# WORK TO BE COMPLETED
Which lines below contain the word "WordPress"? Copy each one.

# DATASET ENTRIES
══════════
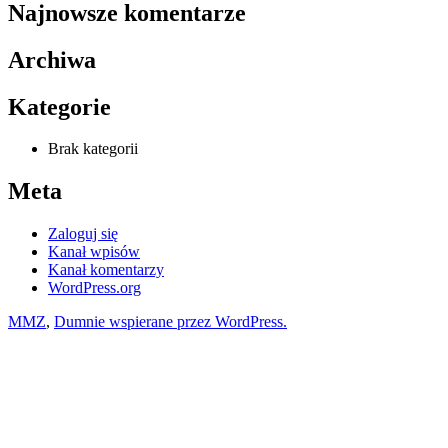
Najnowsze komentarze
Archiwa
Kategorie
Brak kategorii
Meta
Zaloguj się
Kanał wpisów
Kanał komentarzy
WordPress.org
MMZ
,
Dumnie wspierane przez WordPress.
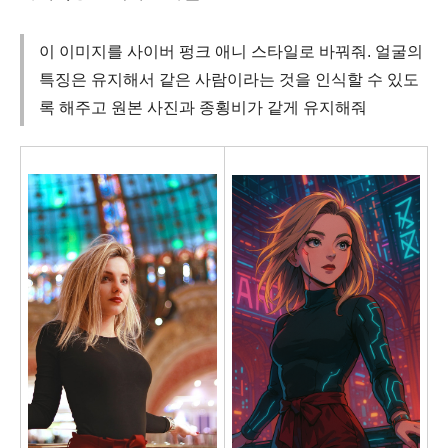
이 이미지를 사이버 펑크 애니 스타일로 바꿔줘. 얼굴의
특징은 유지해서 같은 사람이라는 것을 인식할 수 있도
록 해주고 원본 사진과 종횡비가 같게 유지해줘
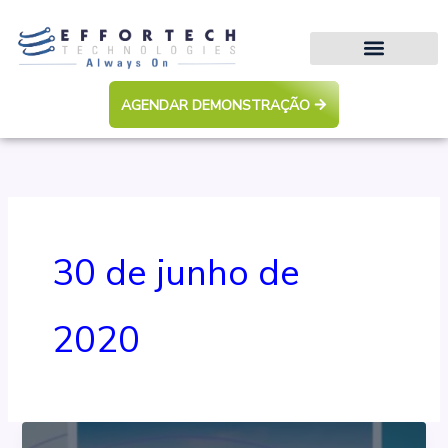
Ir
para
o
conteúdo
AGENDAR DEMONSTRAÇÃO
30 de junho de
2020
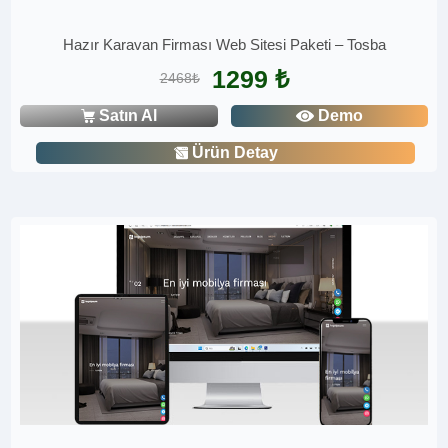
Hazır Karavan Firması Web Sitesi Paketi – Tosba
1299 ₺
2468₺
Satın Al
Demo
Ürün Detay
══════════
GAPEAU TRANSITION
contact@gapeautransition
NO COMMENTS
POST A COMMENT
══════════
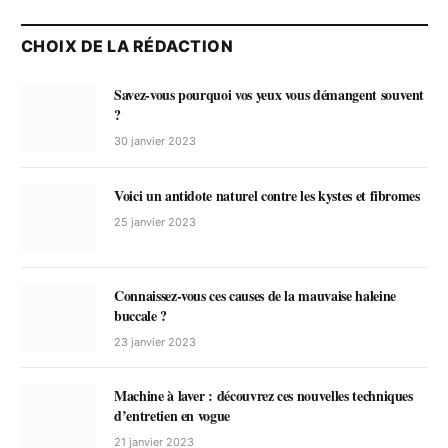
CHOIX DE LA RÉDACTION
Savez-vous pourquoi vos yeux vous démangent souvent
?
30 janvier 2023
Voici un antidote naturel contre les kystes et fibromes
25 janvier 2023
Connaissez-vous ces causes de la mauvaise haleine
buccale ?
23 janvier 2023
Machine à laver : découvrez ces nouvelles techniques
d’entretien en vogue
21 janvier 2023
══════════
# COMPLETED EXERCISE
WordPress.org
Dumnie wspierane przez WordPress.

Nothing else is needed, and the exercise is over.